Extracted page text data

------------------------------------

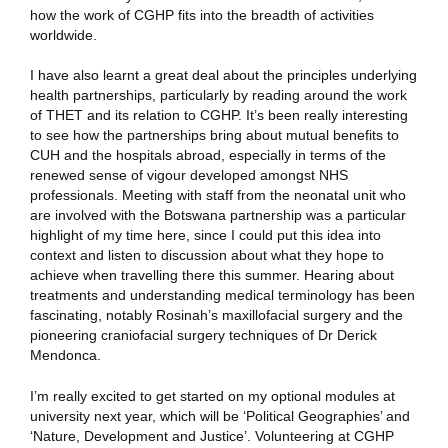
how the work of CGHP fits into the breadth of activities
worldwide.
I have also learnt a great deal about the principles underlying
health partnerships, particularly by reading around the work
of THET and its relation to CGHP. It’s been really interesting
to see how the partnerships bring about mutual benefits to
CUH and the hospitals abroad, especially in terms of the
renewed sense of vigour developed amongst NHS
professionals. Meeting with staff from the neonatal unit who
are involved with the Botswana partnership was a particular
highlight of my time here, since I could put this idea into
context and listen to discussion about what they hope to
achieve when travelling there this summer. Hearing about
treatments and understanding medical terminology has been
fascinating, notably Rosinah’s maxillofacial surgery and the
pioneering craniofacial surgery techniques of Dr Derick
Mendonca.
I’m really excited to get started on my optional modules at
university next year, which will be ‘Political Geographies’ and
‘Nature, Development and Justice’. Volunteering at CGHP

------------------------------------

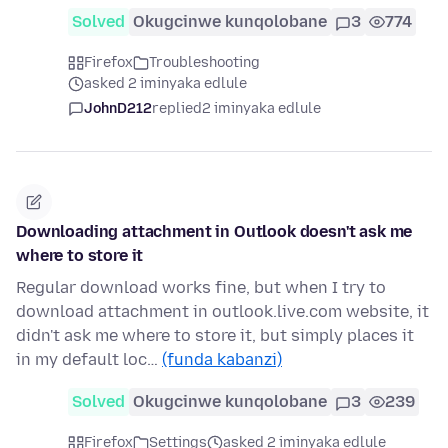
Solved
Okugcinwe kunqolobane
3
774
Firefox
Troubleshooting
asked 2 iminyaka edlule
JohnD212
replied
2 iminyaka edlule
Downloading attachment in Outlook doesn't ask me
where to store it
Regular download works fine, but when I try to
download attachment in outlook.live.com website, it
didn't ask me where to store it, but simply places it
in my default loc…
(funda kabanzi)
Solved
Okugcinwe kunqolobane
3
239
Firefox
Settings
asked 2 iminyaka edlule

------------------------------------

--- ACTIVITY ---
The answer is every line in the data where the word "CGHP" appears.

--- RESPONSE ---
how the work of CGHP fits into the breadth of activities
of THET and its relation to CGHP. It’s been really interesting
‘Nature, Development and Justice’. Volunteering at CGHP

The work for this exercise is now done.